Learning Outcomes

Recent advances in technology have led to rapid growth of big data. This led to the need for cost efficient and scalable analysis algorithms. In this course concepts for scalable analysis of big data sets will be presented and applied using open source technologies. Participants of this module will gain an in-depth understanding of concepts and methods as well as practical experience in the area of scalable data science. The course is principally designed to impart: technical skills (50%), method skills (30%), system skills (10%), and social skills (10%).


Content

The module will focus on mainstream distributed processing platforms and paradigms and learn how to employ these to solve challenging big data problems using popular data mining methods. Students will learn how to implement and employ varying data mining algorithms, such as Naïve Bayes, K-Means Clustering, and PageRank on varying open-source systems (e.g., Apache Hadoop, Apache Flink).

Description of Teaching and Learning Methods

This Integrated Course (Integrierte Veranstaltung, IV) consists of: (i) lectures on key concepts, (ii) practical theoretical & programming exercises, and (iii) student lead presentations (including literature search). Active participation and contributions to all parts of this course are essential.

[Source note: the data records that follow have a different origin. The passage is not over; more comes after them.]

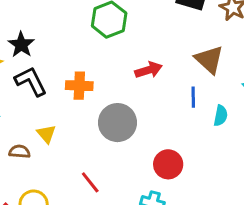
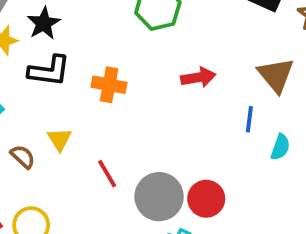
black L-shape: (31, 81) -> (49, 71), turned 116
gray circle: (117, 123) -> (159, 197), moved
brown semicircle: (19, 152) -> (23, 157), turned 30
red line: (90, 182) -> (107, 174), moved

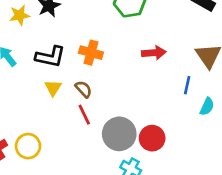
black L-shape: (49, 71) -> (50, 57), moved
brown semicircle: (23, 157) -> (84, 89), moved

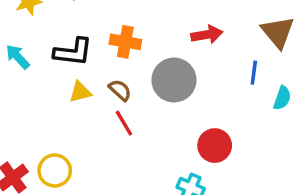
yellow triangle: (53, 88) -> (80, 92), turned 48
gray circle: (119, 134) -> (174, 80), moved

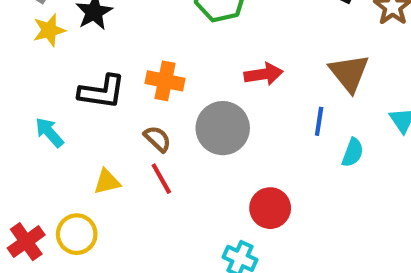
cyan arrow: (18, 57) -> (49, 132), moved
yellow triangle: (80, 92) -> (107, 182), moved

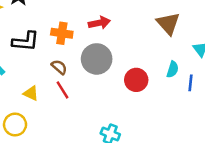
red arrow: (263, 74) -> (99, 23), moved
blue line: (319, 121) -> (191, 83), moved
yellow triangle: (107, 182) -> (31, 93), turned 42
red circle: (270, 208) -> (136, 80), moved

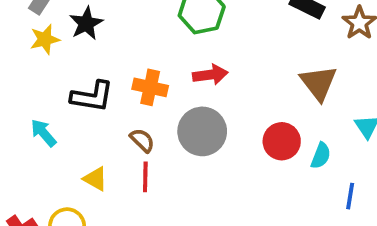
red circle: (136, 80) -> (282, 141), moved
blue line: (191, 83) -> (350, 196), moved
red line: (62, 90) -> (145, 177), turned 30

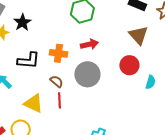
brown triangle: (319, 83) -> (138, 35), moved
red circle: (282, 141) -> (129, 65), moved
yellow triangle: (95, 179) -> (34, 103), size x1.5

Requirements for participation and examination

Desirable prerequisites for participation in the  courses:

Computer science topics addressed in TU Berlin modules in the Bachelor’s curriculum, particularly, the database course (“Information Systems and Data Analysis”) or the equivalent, as well as excellent JAVA AND SQL programming skills are strictly required. Basic knowledge in linear algebra, numerical analysis, probability, and statistics are strongly recommended. Furthermore, it is highly advisable if students have already completed (or are currently enrolled in) a machine-learning course. Since the course will be offered in English, fluency in English is also required.